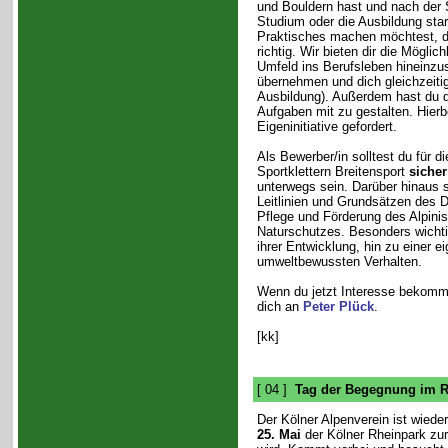
und Bouldern hast und nach der S
Studium oder die Ausbildung star
Praktisches machen möchtest, d
richtig. Wir bieten dir die Mögli
Umfeld ins Berufsleben hineinzu
übernehmen und dich gleichzeitig
Ausbildung). Außerdem hast du d
Aufgaben mit zu gestalten. Hierb
Eigeninitiative gefordert.
Als Bewerber/in solltest du für d
Sportklettern Breitensport
sicher
unterwegs sein. Darüber hinaus so
Leitlinien und Grundsätzen des 
Pflege und Förderung des Alpini
Naturschutzes. Besonders wichti
ihrer Entwicklung, hin zu einer 
umweltbewussten Verhalten.
Wenn du jetzt Interesse bekomme
dich an
Peter Plück
.
[kk]
[ 04 ]
Tag der Begegnung im R
Der Kölner Alpenverein ist wiede
25. Mai
der Kölner Rheinpark zu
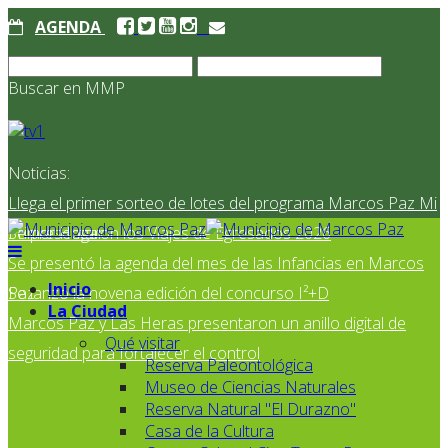
AGENDA
Buscar en MMP
Noticias:
Llega el primer sorteo de lotes del programa Marcos Paz Mi
Primer Hogar
Se presentaron los Viajes de Egresados 2026
Se presentó la agenda del mes de las Infancias en Marcos
Inicio
Paz
Se lanzó la novena edición del concurso I²+D
La Ciudad
Marcos Paz y Las Heras presentaron un anillo digital de
Qué visitar
seguridad para fortalecer el control
Reserva Paleontológica
Museo de Ciencias Naturales
Reserva Natural "El Durazno"
Casa de la Cultura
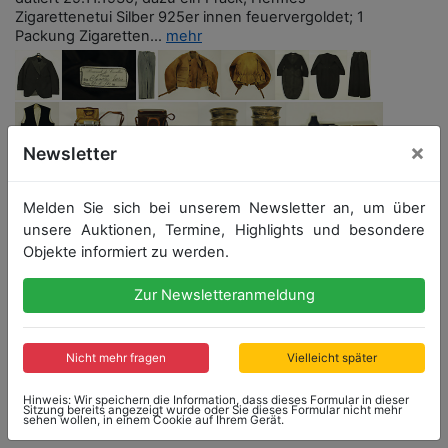
Zigarettenetui Silber 925er innen feuervergoldet; 1
Packung Zigaretten...
mehr
×
Newsletter
Melden Sie sich bei unserem Newsletter an, um über
unsere Auktionen, Termine, Highlights und besondere
Objekte informiert zu werden.
Zur Newsletteranmeldung
Startpreis: 16.000,00 €
Nicht mehr fragen
Vielleicht später
Hinweis: Wir speichern die Information, dass dieses Formular in dieser
Sitzung bereits angezeigt wurde oder Sie dieses Formular nicht mehr
Kein Nachverkauf
sehen wollen, in einem Cookie auf Ihrem Gerät.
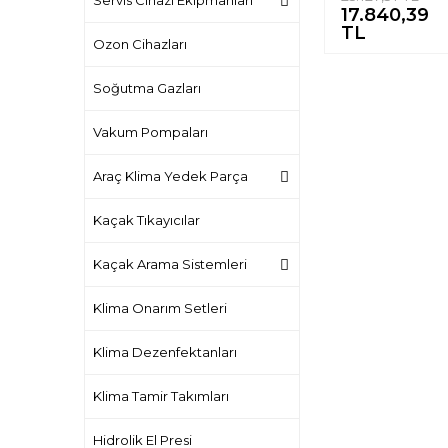
Servis Cihazı Ekipmanları
17.840,39
MPa)
%
TL
Ozon Cihazları
Soğutma Gazları
Vakum Pompaları
Araç Klima Yedek Parça
Kaçak Tıkayıcılar
Kaçak Arama Sistemleri
Klima Onarım Setleri
Klima Dezenfektanları
Klima Tamir Takımları
Hidrolik El Presi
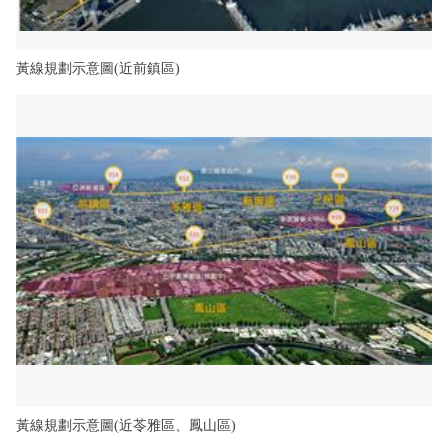
黃線規劃示意圖(近前鎮區)
黃線規劃示意圖(近苓雅區、鳳山區)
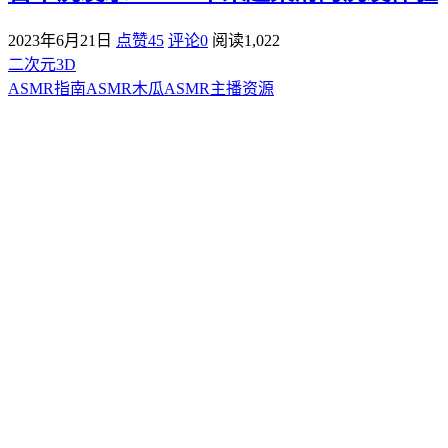
2023年6月21日
点赞45
评论0
阅读
1,022
二次元3D
ASMR指南
ASMR
木瓜ASMR
主播资源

**Exercise instructions**
Using the listing above, pull out all lines that hold the word "hast".

**Task response**
und Bouldern hast und nach der S
Ausbildung). Außerdem hast du d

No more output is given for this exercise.